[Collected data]

=====

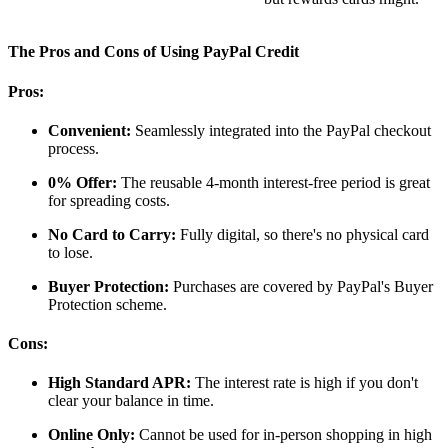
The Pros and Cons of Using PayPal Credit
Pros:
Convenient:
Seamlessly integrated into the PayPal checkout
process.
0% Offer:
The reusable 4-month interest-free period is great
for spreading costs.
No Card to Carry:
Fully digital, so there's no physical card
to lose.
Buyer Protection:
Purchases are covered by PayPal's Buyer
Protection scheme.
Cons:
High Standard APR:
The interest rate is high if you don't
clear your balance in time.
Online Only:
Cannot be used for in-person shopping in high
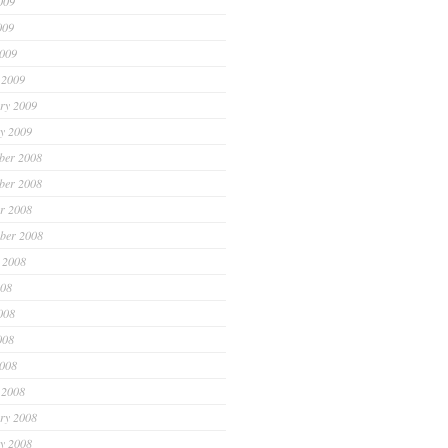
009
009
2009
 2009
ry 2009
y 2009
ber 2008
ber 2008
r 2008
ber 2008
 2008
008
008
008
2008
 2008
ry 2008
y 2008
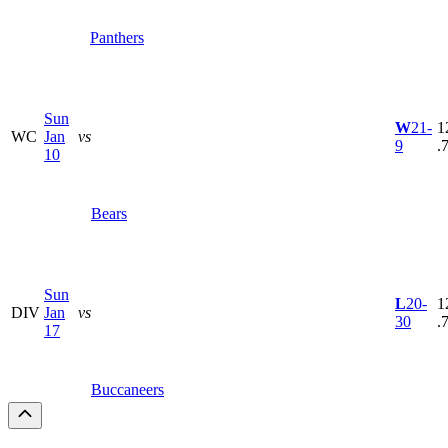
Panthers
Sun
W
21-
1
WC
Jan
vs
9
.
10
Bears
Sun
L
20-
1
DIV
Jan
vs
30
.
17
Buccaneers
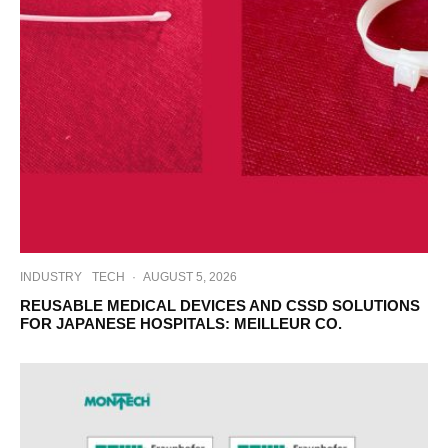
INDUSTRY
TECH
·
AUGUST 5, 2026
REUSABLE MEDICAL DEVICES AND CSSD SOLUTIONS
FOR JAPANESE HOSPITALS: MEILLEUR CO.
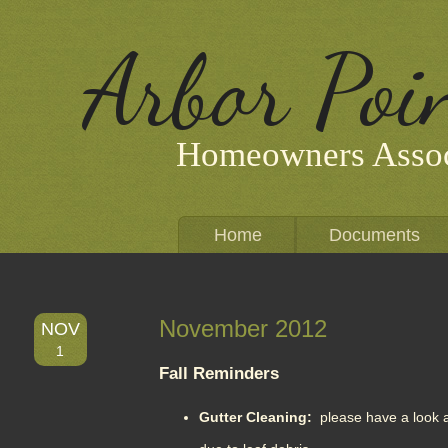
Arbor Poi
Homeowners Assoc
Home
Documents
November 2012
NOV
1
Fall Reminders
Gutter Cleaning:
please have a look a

=====

Give back exactly the lines from the line with "Purchases are covered by PayPal's Buyer" through the end of the records, both included; keep all pictures out.

Purchases are covered by PayPal's Buyer
Protection scheme.
Cons:
High Standard APR:
The interest rate is high if you don't
clear your balance in time.
Online Only:
Cannot be used for in-person shopping in high
009
009
2009
 2009
ry 2009
y 2009
ber 2008
ber 2008
r 2008
ber 2008
 2008
008
008
008
2008
 2008
ry 2008
y 2008
Panthers
Sun
W
21-
1
WC
Jan
vs
9
.
10
Bears
Sun
L
20-
1
DIV
Jan
vs
30
.
17
Buccaneers
INDUSTRY
TECH
·
AUGUST 5, 2026
REUSABLE MEDICAL DEVICES AND CSSD SOLUTIONS
FOR JAPANESE HOSPITALS: MEILLEUR CO.
Arbor Poi
Homeowners Assoc
Home
Documents
November 2012
NOV
1
Fall Reminders
Gutter Cleaning:
please have a look a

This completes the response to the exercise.